Since 2001, U.S. Special Operations Forces (USSOF) have routinely employed irregular security forces to wage unconventional warfare (UW) and conduct counterinsurgency operations (COIN) in Afghanistan. During this time, an extraordinarily high level of operational insight has been gained about the proper design, development, and employment of tribal and ethnically linked forces. “Hands on” experience slowly revealed the benefits, risks, and costs associated with irregular force operational constructs. These lessons learned—along with support from academics, innovative USSOF leadership, and geopolitical conditions—coalesced during 2010-2013 to enable the successful development and application of Village Stability Operations (VSO) and supporting Afghan Local Police (ALP) programs. ... VSO is a “bottom up and top down” supported balanced counterinsurgency approach, with the objective of connecting traditional tribal governance at the village level to the central government at the district and provincial levels.
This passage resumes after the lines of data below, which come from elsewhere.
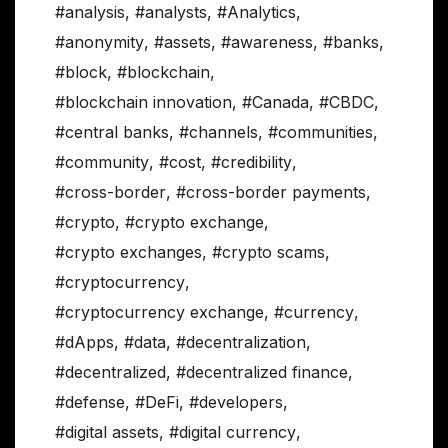
#analysis
,
#analysts
,
#Analytics
,
#anonymity
,
#assets
,
#awareness
,
#banks
,
#block
,
#blockchain
,
#blockchain innovation
,
#Canada
,
#CBDC
,
#central banks
,
#channels
,
#communities
,
#community
,
#cost
,
#credibility
,
#cross-border
,
#cross-border payments
,
#crypto
,
#crypto exchange
,
#crypto exchanges
,
#crypto scams
,
#cryptocurrency
,
#cryptocurrency exchange
,
#currency
,
#dApps
,
#data
,
#decentralization
,
#decentralized
,
#decentralized finance
,
#defense
,
#DeFi
,
#developers
,
#digital assets
,
#digital currency
,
The key to this objective was empowering rural populations to govern and defend themselves on a day-to-day basis, while stabilizing and improving the basic functions of district governance.

It is dense, but that's the basic point.

Of course, talking about how we have blown the unprecedented security gains of 2010 to 2013 glosses over the fact that those years were the years of maximum American and allied troop presence and effort. We simply could not have maintained that level--and shouldn't.
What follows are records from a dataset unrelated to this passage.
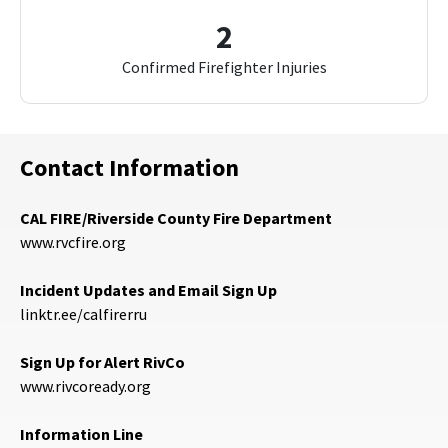
2
Confirmed Firefighter Injuries
Contact Information
CAL FIRE/Riverside County Fire Department
www.rvcfire.org
Incident Updates and Email Sign Up
linktr.ee/calfirerru
Sign Up for Alert RivCo
www.rivcoready.org
Information Line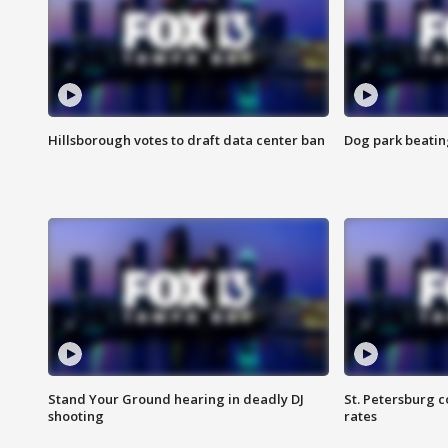
Hillsborough votes to draft data center ban
Dog park beatin
Stand Your Ground hearing in deadly DJ
St. Petersburg c
shooting
rates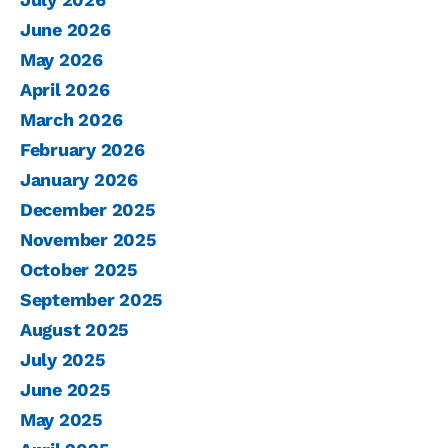
June 2026
May 2026
April 2026
March 2026
February 2026
January 2026
December 2025
November 2025
October 2025
September 2025
August 2025
July 2025
June 2025
May 2025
I'm just relieved my worst fear of a Stalingrad in the landlocked mountains reliant on less than fully friendly lines of supply didn't happen.

My ability to comment is limited because I don't follow Afghanistan closely, which may seem odd.
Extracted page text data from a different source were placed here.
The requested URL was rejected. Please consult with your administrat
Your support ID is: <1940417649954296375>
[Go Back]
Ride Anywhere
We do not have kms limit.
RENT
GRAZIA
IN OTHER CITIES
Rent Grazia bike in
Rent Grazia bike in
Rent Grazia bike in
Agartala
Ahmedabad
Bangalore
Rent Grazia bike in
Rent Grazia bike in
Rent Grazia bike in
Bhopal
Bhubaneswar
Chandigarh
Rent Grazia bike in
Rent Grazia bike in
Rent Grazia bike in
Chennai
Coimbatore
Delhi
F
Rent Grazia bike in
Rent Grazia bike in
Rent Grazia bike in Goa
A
I only really followed it closely, handicapped--in contrast to the situation in Iraq despite poor media interpretation of the massive flow--by the poor flow of information by the press, which always prevented me from getting a "feel" for the fight--during our surge years.

The reason I didn't follow it closely at a lower level of American commitment is because after destroying the Taliban regime with our counter-attack that began in 2001, I always viewed Afghanistan as a secondary theater compared to Iraq (and more broadly, to Saudi Arabia which is the source of so much of the destructive ideology we face). I viewed Afghanistan as a potential distraction--because of the pull of 9/11 to hammer the enemy in Afghanistan--to dealing with Iraq (much as Japan in World War II was a potential distraction to dealing with Germany, despite Pearl Harbor pulling us to the Pacific).

That worry about being distracted by Afghanistan remains true despite being the major area of combat post-Islamic State.

But the call for a local emphasis resonates, as I called for in early 2009 before our surges in Afghanistan took place:

The end result in Afghanistan, if all goes well, will be a nominal national government that controls the capital region and reigns but does not rule local tribes and which actually helps the locals a bit rather than sucking resources from the locals, who in turn do not make trouble for the central government or allow their areas to be used by jihadis to plan attacks on the West. We press for reasonable economic opportunities, with bribes all around (I mean, foreign aid), to keep a fragile peace.

And we stick around this time, unlike after the Soviets left Afghanistan when we ignored the place, for a generation or two to see if we can move Afghanistan into the 19th century (hey, let's not get ahead of ourselves).

Hopefully our military surge recedes by the end of 2011 and we can get down to a single combat brigade plus air power that function as a fire brigade and a hammer for the central government should a local difficulty exceed Afghan military capabilities.

Sadly, we walked away too much by 2014, requiring a restoration of our power in Afghanistan to prevent the place from being a sanctuary for jihadis.

But we do need to focus on local security forces rather than prop up a weak national government that has no nation to govern.

And Afghans need to gain the initiative against the various insurgents and drug gang gunmen. It seemed like we were starting to see that at the end of December.

But are we? The results don't seem to indicate more than some limited momentum that may have checked the expansion of enemy efforts. Perhaps the progress will be made this year.

All I know is that I don't want to sacrifice much in Afghanistan, but we do need to avoid losing Afghanistan.

UPDATE: I suspect this is Iran replying to America's withdrawal from the Iran nuclear deal:

Taliban fighters with heavy weapons and night-vision equipment fought their way close to the center of the western city of Farah on Tuesday, as Afghan forces with U.S. air support battled to force them back, officials and residents said.

Apparently the attack has failed but it is early.

I don't think it is a coincident that the city is close to Iran.

UPDATE: The Taliban assault was brief but flashy. Friendly forces repelled the attack; meanwhile in the east, more Taliban attacks are underway.